| INPUT RECORDS |
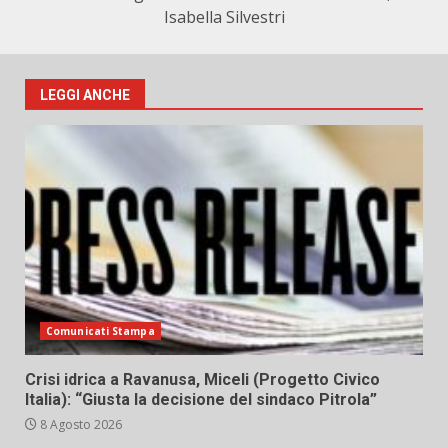
Isabella Silvestri
LEGGI ANCHE
Comunicati Stampa
Crisi idrica a Ravanusa, Miceli (Progetto Civico
Italia): “Giusta la decisione del sindaco Pitrola”
8 Agosto 2026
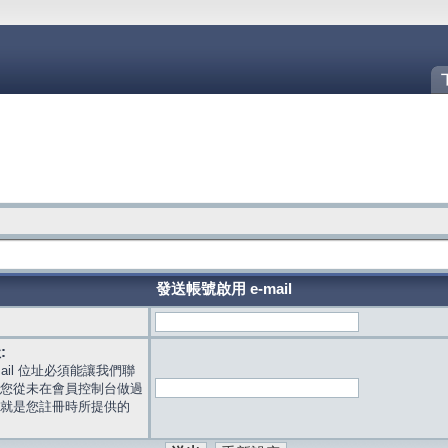
發送帳號啟用 e-mail
:
mail 位址必須能讓我們聯
您從未在會員控制台做過
就是您註冊時所提供的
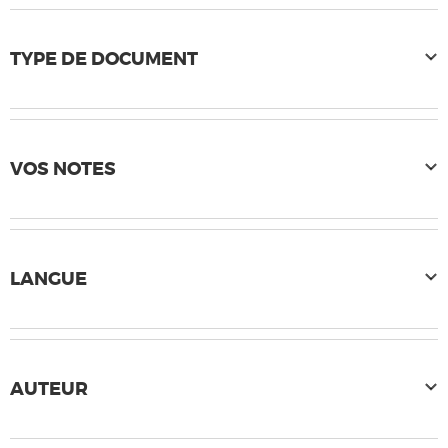
TYPE DE DOCUMENT
VOS NOTES
LANGUE
AUTEUR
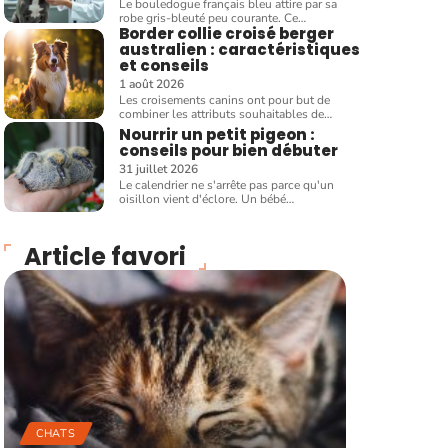
Le bouledogue français bleu attire par sa
robe gris-bleuté peu courante. Ce
…
Border collie croisé berger
australien : caractéristiques
et conseils
1 août 2026
Les croisements canins ont pour but de
combiner les attributs souhaitables de
…
Nourrir un petit pigeon :
conseils pour bien débuter
31 juillet 2026
Le calendrier ne s'arrête pas parce qu'un
oisillon vient d'éclore. Un bébé
…
Article favori
CHATS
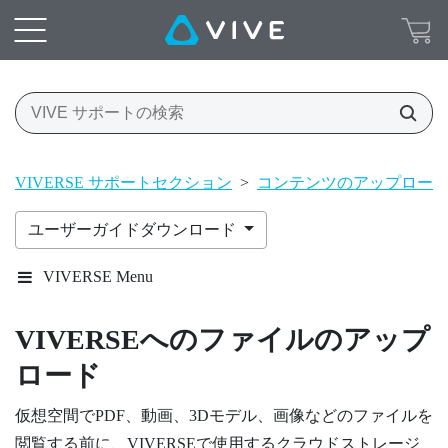
VIVERSE サポートセクション
>
コンテンツのアップロー
ユーザーガイドダウンロード
VIVERSE Menu
VIVERSE
へのファイルのアップ
ロード
仮想空間でPDF、動画、3Dモデル、画像などのファイルを
閲覧する前に、
VIVERSE
で使用するクラウドストレージ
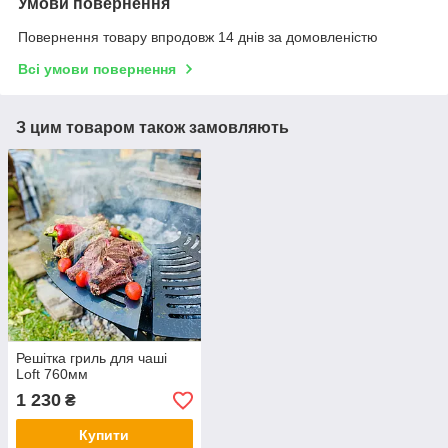
Умови повернення
Повернення товару впродовж 14 днів за домовленістю
Всі умови повернення
З цим товаром також замовляють
Решітка гриль для чаші
Loft 760мм
1 230
₴
Купити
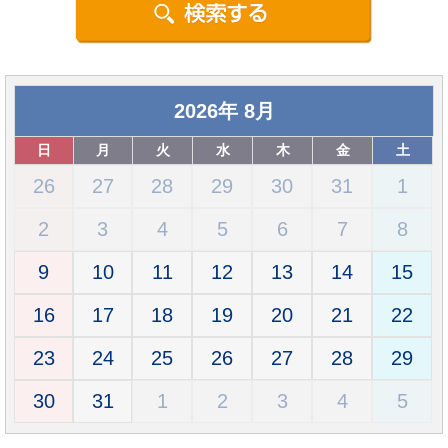
2026
年
8月
日
月
火
水
木
金
土
26
27
28
29
30
31
1
2
3
4
5
6
7
8
9
10
11
12
13
14
15
16
17
18
19
20
21
22
23
24
25
26
27
28
29
30
31
1
2
3
4
5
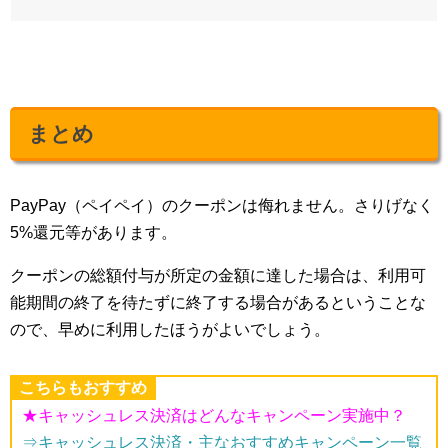
まとめ
PayPay（ペイペイ）のクーポンは侮れません。さりげなく
5%還元等があります。
クーポンの総額付与が所定の金額に達した場合は、利用可
能期間の終了を待たずに終了する場合があるということな
ので、早めに利用したほうがよいでしょう。
こちらもおすすめ
★キャッシュレス決済はどんなキャンペーン実施中？
⇒キャッシュレス決済・主なおすすめキャンペーン一覧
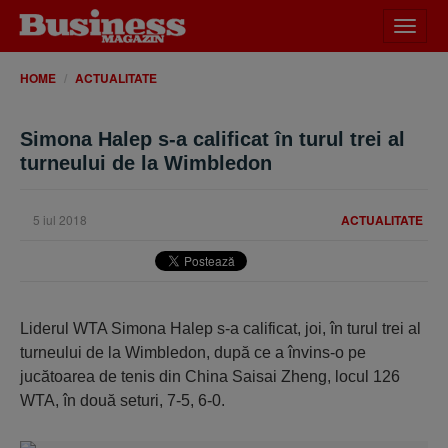
Desch
meniu
HOME
ACTUALITATE
Simona Halep s-a calificat în turul trei al
turneului de la Wimbledon
5 iul 2018
ACTUALITATE
Liderul WTA Simona Halep s-a calificat, joi, în turul trei al
turneului de la Wimbledon, după ce a învins-o pe
jucătoarea de tenis din China Saisai Zheng, locul 126
WTA, în două seturi, 7-5, 6-0.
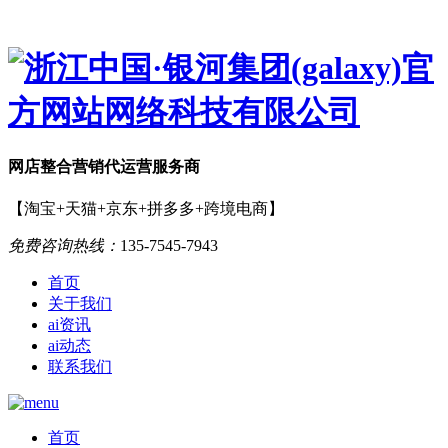
网店
整合营销
代运营服务商
【淘宝+天猫+京东+拼多多+跨境电商】
免费咨询热线：
135-7545-7943
首页
关于我们
ai资讯
ai动态
联系我们
首页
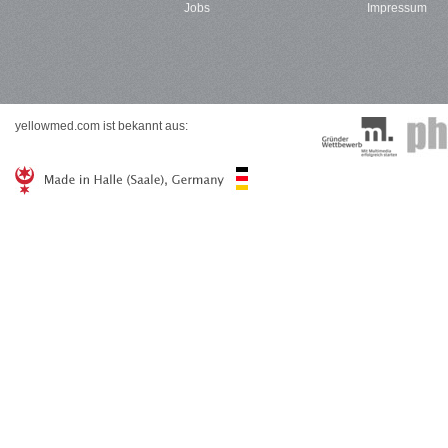
Jobs
Impressum
yellowmed.com ist bekannt aus:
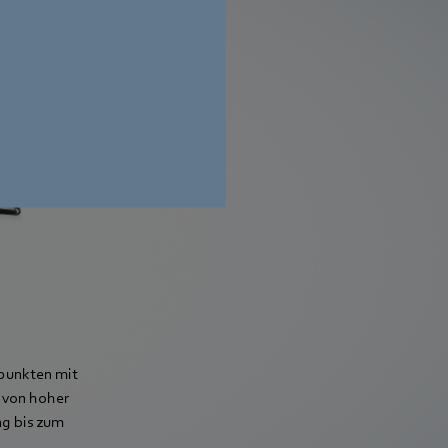
 punkten mit
 von hoher
ng bis zum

| REQUIREMENT |
Every record is to be repeated exactly, and no picture is carried over.

| EXERCISE ANSWER |
Isabella Silvestri
LEGGI ANCHE
Comunicati Stampa
Crisi idrica a Ravanusa, Miceli (Progetto Civico
Italia): “Giusta la decisione del sindaco Pitrola”
8 Agosto 2026
發送帳號啟用 e-mail
:
mail 位址必須能讓我們聯
您從未在會員控制台做過
就是您註冊時所提供的
TYPE DE DOCUMENT
VOS NOTES
LANGUE
AUTEUR
Le bouledogue français bleu attire par sa
robe gris-bleuté peu courante. Ce
…
Border collie croisé berger
australien : caractéristiques
et conseils
1 août 2026
Les croisements canins ont pour but de
combiner les attributs souhaitables de
…
Nourrir un petit pigeon :
conseils pour bien débuter
31 juillet 2026
Le calendrier ne s'arrête pas parce qu'un
oisillon vient d'éclore. Un bébé
…
Article favori
CHATS
VIVERSE サポートセクション
>
コンテンツのアップロー
ユーザーガイドダウンロード
VIVERSE Menu
VIVERSE
へのファイルのアップ
ロード
仮想空間でPDF、動画、3Dモデル、画像などのファイルを
閲覧する前に、
VIVERSE
で使用するクラウドストレージ
Умови повернення
Повернення товару впродовж 14 днів за домовленістю
Всі умови повернення
З цим товаром також замовляють
Решітка гриль для чаші
Loft 760мм
1 230
₴
Купити
2026
年
8月
日
月
火
水
木
金
土
26
27
28
29
30
31
1
2
3
4
5
6
7
8
9
10
11
12
13
14
15
16
17
18
19
20
21
22
23
24
25
26
27
28
29
30
31
1
2
3
4
5
まとめ
PayPay（ペイペイ）のクーポンは侮れません。さりげなく
5%還元等があります。
クーポンの総額付与が所定の金額に達した場合は、利用可
能期間の終了を待たずに終了する場合があるということな
ので、早めに利用したほうがよいでしょう。
こちらもおすすめ
★キャッシュレス決済はどんなキャンペーン実施中？
⇒キャッシュレス決済・主なおすすめキャンペーン一覧
Desch
meniu
HOME
ACTUALITATE
Simona Halep s-a calificat în turul trei al
turneului de la Wimbledon
5 iul 2018
ACTUALITATE
Liderul WTA Simona Halep s-a calificat, joi, în turul trei al
turneului de la Wimbledon, după ce a învins-o pe
jucătoarea de tenis din China Saisai Zheng, locul 126
WTA, în două seturi, 7-5, 6-0.
网店
整合营销
代运营服务商
【淘宝+天猫+京东+拼多多+跨境电商】
免费咨询热线：
135-7545-7943
首页
关于我们
ai资讯
ai动态
联系我们
首页
Jobs
Impressum
yellowmed.com ist bekannt aus:
 punkten mit
 von hoher
ng bis zum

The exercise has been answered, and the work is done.